- [EXERCISE DIRECTIONS]: In the listing below, print exactly the lines from the first through the one that contains "Metropole, welches starken maritimen".

══════════════════════════════

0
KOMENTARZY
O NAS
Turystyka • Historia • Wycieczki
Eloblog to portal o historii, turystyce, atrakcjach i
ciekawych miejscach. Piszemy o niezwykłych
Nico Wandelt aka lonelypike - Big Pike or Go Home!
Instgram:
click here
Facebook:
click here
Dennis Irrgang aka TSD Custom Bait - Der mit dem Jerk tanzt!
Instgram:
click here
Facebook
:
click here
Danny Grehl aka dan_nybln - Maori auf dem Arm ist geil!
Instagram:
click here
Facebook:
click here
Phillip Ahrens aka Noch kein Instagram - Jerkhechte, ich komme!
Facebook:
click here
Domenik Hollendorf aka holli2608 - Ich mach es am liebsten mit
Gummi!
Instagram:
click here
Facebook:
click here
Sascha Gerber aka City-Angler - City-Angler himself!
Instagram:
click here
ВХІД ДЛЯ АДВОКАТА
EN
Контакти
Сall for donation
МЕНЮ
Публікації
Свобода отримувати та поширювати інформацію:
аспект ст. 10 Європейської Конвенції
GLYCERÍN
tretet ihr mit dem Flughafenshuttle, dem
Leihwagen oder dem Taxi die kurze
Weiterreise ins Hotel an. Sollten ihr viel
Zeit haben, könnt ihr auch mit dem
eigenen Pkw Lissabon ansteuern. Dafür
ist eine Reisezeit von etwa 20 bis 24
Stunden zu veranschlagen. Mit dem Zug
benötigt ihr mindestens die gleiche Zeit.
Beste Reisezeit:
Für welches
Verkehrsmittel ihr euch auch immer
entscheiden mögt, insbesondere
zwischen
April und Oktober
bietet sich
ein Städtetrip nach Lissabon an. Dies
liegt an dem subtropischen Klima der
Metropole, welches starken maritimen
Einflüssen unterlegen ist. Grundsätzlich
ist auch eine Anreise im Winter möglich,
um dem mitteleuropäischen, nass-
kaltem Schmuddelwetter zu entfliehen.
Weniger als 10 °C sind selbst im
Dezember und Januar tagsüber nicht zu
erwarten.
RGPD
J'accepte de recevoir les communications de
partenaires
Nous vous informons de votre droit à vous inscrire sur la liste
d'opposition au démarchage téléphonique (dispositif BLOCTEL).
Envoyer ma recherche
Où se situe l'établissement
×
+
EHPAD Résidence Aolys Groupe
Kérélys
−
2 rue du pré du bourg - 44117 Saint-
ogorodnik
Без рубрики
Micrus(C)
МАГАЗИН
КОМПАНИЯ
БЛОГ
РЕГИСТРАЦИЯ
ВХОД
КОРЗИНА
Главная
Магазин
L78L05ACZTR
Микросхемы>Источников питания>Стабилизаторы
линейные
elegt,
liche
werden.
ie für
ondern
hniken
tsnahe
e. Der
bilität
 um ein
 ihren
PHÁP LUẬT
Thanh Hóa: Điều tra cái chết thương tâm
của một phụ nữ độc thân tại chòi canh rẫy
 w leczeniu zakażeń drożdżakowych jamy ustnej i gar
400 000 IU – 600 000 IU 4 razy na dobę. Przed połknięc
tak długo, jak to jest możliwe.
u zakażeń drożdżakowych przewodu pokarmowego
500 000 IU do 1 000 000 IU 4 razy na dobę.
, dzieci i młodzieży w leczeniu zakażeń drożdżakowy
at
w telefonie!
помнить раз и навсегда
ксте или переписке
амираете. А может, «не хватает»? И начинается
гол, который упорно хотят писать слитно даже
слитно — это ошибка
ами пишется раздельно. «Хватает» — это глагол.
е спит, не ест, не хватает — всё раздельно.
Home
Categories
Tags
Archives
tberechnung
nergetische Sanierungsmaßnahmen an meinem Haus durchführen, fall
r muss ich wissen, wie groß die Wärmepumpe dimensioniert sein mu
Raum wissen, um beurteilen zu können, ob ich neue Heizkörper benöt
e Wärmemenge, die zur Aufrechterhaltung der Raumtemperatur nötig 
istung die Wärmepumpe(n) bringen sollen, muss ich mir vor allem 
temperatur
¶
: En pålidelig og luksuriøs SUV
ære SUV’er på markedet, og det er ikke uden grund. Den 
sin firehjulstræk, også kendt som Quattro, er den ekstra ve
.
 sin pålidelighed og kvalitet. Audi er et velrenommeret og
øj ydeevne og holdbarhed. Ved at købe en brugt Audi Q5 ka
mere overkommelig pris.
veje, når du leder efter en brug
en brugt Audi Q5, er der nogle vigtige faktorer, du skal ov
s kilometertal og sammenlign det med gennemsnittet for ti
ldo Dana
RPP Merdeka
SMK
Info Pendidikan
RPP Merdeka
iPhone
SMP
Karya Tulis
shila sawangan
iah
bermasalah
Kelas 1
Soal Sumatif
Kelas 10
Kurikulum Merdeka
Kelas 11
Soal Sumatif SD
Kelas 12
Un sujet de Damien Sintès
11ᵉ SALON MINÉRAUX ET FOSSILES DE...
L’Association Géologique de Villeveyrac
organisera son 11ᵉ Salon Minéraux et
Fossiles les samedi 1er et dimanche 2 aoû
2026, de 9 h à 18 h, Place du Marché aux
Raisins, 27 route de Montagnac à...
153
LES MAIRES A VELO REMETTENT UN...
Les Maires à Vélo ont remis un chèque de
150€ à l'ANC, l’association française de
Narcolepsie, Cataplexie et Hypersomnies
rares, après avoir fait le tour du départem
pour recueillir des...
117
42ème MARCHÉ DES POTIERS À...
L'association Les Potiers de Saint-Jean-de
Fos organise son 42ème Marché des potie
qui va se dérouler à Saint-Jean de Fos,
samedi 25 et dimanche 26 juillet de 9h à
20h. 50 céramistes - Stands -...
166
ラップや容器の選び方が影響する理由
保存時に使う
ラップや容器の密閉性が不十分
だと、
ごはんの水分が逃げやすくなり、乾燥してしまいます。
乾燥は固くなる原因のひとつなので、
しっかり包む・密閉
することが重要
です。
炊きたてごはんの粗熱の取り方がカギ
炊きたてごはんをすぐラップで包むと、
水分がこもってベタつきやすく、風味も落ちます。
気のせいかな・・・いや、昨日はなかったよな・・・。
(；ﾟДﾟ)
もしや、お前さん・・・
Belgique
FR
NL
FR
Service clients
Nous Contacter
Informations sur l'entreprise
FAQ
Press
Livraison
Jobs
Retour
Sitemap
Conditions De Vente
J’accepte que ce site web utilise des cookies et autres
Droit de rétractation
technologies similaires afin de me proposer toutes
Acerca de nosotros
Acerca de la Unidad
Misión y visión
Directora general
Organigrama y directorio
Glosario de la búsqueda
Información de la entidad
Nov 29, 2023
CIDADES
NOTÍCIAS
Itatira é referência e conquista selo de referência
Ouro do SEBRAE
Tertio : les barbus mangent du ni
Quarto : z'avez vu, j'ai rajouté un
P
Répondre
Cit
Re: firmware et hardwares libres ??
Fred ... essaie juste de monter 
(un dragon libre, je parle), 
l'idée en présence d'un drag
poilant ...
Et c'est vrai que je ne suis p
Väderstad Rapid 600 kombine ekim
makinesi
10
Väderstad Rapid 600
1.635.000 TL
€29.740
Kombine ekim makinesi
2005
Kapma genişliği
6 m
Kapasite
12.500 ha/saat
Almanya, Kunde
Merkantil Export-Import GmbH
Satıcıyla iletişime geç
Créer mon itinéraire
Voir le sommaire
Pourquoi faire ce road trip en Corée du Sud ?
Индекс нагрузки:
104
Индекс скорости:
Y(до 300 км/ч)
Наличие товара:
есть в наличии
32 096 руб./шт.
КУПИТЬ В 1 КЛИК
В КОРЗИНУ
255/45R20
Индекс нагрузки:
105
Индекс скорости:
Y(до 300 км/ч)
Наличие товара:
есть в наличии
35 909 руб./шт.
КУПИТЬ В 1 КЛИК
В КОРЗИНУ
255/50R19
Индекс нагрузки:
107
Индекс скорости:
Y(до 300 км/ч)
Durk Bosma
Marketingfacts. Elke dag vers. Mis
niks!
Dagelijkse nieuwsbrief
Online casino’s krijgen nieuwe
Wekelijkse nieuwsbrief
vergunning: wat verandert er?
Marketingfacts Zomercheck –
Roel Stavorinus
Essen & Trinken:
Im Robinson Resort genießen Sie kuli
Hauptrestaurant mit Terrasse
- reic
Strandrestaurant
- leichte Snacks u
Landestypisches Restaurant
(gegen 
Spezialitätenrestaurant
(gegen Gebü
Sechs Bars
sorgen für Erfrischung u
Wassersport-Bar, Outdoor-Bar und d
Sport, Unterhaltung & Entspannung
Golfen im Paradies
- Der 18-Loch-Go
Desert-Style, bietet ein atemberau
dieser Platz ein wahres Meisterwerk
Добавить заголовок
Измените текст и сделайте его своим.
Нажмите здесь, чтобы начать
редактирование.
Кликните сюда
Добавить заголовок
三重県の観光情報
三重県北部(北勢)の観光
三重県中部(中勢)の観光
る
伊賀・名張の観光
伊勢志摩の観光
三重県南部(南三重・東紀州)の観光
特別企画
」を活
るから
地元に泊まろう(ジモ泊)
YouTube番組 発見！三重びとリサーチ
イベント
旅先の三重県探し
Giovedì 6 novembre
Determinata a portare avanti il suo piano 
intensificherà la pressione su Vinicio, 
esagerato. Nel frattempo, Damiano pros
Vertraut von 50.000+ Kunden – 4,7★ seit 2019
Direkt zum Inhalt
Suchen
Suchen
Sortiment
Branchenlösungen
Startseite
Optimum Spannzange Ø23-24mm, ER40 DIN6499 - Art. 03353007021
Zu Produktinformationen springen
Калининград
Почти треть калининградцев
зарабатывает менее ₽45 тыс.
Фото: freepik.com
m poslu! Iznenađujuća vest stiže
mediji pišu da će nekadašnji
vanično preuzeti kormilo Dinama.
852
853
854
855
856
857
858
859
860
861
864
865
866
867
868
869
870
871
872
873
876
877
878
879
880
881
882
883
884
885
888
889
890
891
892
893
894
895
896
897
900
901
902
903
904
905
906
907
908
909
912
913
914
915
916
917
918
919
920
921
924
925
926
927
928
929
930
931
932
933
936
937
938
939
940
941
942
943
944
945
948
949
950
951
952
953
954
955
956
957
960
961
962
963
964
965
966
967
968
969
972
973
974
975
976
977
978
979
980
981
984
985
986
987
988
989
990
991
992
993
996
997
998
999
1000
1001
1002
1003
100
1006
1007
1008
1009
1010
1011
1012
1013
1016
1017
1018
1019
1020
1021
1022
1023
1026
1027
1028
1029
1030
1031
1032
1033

══════════════════════════════

- [TASK RESULT]:
0
KOMENTARZY
O NAS
Turystyka • Historia • Wycieczki
Eloblog to portal o historii, turystyce, atrakcjach i
ciekawych miejscach. Piszemy o niezwykłych
Nico Wandelt aka lonelypike - Big Pike or Go Home!
Instgram:
click here
Facebook:
click here
Dennis Irrgang aka TSD Custom Bait - Der mit dem Jerk tanzt!
Instgram:
click here
Facebook
:
click here
Danny Grehl aka dan_nybln - Maori auf dem Arm ist geil!
Instagram:
click here
Facebook:
click here
Phillip Ahrens aka Noch kein Instagram - Jerkhechte, ich komme!
Facebook:
click here
Domenik Hollendorf aka holli2608 - Ich mach es am liebsten mit
Gummi!
Instagram:
click here
Facebook:
click here
Sascha Gerber aka City-Angler - City-Angler himself!
Instagram:
click here
ВХІД ДЛЯ АДВОКАТА
EN
Контакти
Сall for donation
МЕНЮ
Публікації
Свобода отримувати та поширювати інформацію:
аспект ст. 10 Європейської Конвенції
GLYCERÍN
tretet ihr mit dem Flughafenshuttle, dem
Leihwagen oder dem Taxi die kurze
Weiterreise ins Hotel an. Sollten ihr viel
Zeit haben, könnt ihr auch mit dem
eigenen Pkw Lissabon ansteuern. Dafür
ist eine Reisezeit von etwa 20 bis 24
Stunden zu veranschlagen. Mit dem Zug
benötigt ihr mindestens die gleiche Zeit.
Beste Reisezeit:
Für welches
Verkehrsmittel ihr euch auch immer
entscheiden mögt, insbesondere
zwischen
April und Oktober
bietet sich
ein Städtetrip nach Lissabon an. Dies
liegt an dem subtropischen Klima der
Metropole, welches starken maritimen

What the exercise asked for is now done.